Conserving dynamic wetlands under combined global, regional and local stressors
Lead Author: Javier Bustamante (CSIC)
Contributors: Luis Santamaría (CSIC), Guyonne Janss (CSIC), Andy Green(CSIC), Coralie Beltrame (TdV), Brigitte Poulin (TdV), Cristian Mihai Adamescu (UB), Constantin Cazacu (UB)
Wetlands are a diverse array of dynamic ecosystems formed in the contact of land and water. They have long been considered unproductive and unhealthy and transformed into farmlands, afforestations, rice paddies, aquaculture farms, or transportation channels. Only recently it has been realized the importance of wetlands for the conservation of biodiversity, and for the ecosystem services they provide. For example, Doñana National Park was created in the 1960's for the protection of waterbirds after two thirds of its original extension were drained for agriculture 
Fresh water is and will be under increasing demand. While wetland drainage and transformation has slowed down in Europe, underground water extraction, surface water diversion, modification of hydrological regimes, pollution, overgrazing, and the introduction of exotic species are still important and growing threats. Many wetlands are nowadays protected, yet they are dependent on catchment areas or aquifers much larger than the protected area and thus subjected to anthropogenic degradation.
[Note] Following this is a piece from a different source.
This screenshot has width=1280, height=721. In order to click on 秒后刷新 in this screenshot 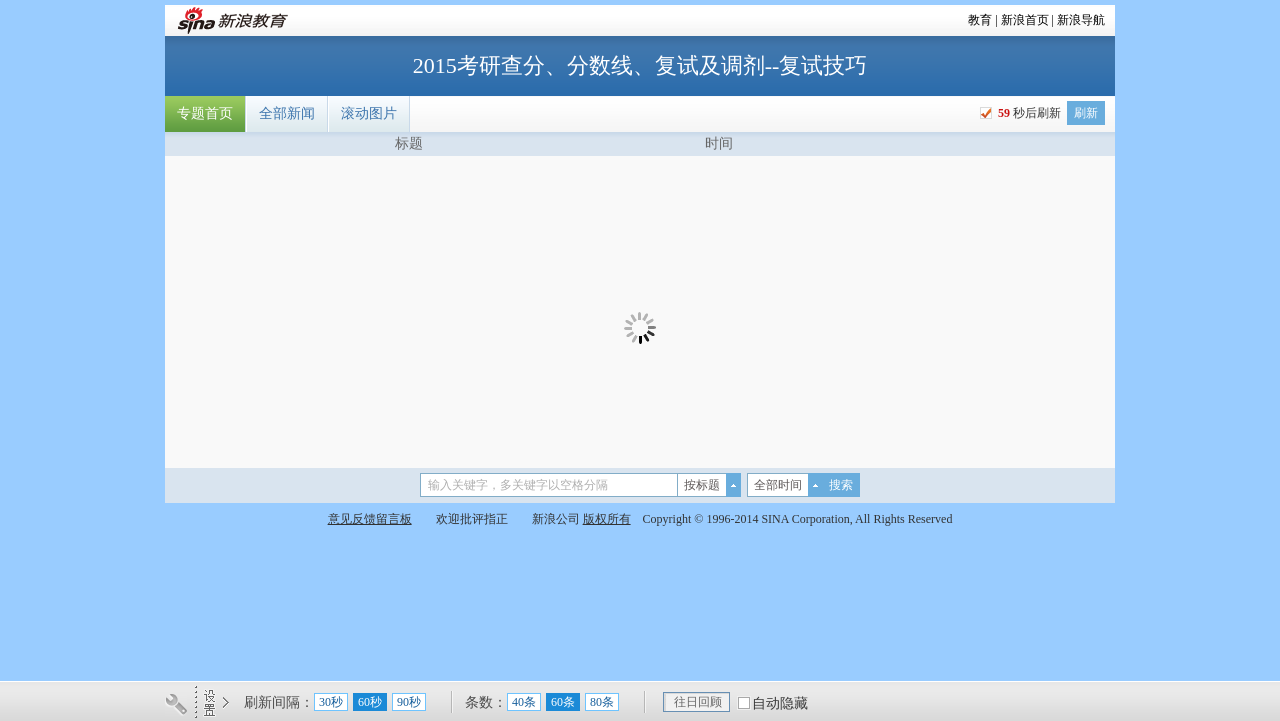, I will do `click(1028, 113)`.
In addition, climate change will affect the hydrology of most wetlands. In many areas, the combined effects of decreased rainfall and increased evapotranspiration will reduce water levels, changing permanent into temporary wetlands or making them disappear. Reduced flows and water levels will exacerbate the impact of anthropogenic pollution, the concentration of contaminants will increase and this will decreases the capacity of wetlands to purify water. Climate change will also cause sea-level rise, aggravating the increase in coastal erosion. The reduction in river flow and sediment transport by rivers (due to water diversion for human use, sediment trapping by dams and catchment reforestation) may not compensate wetland reduction by the increase in coastal erosion due to marine currents. High herbivore densities (wild and domestic) can cause a reduction in water quality and biodiversity through their treading, faecal inputs and overgrazing.
Shallow lakes and ponds have well-documented “tipping points” leading to a loss of biodiversity and ecosystem services – caused e.g. by excessive nutrient loading leading to dominance by microalgae or cyanobacteria (cultural eutrophication). Some cyanobacteria produce toxins that threaten wildlife, cattle and drinking water supply. Similarly, overgrazing causes erosion, siltation and bioturbation that may lead to turbid-water systems with low biodiversity and poor water quality. In summary, global (climate change), regional (water extraction, eutrophication) and local (modification of hydrological and grazing regimes) stressors could act in synergy and can push the ecosystem to these undesirable states. Park management can act on local stressors (water management, livestock density, control of alien species) while regional authorities and policies may act on regional ones (water extraction, urban waste water treatment, pesticide/fertilizer regulation). To compensate for the effect of climate change, it may be necessary to maintain local and regional stressors under safe limits (creating a “safe operating space”). Such limits should be stricter in protected areas, to ensure the preservation of the values for which they were designated and the ecosystem services they provide including those provided by waterbirds.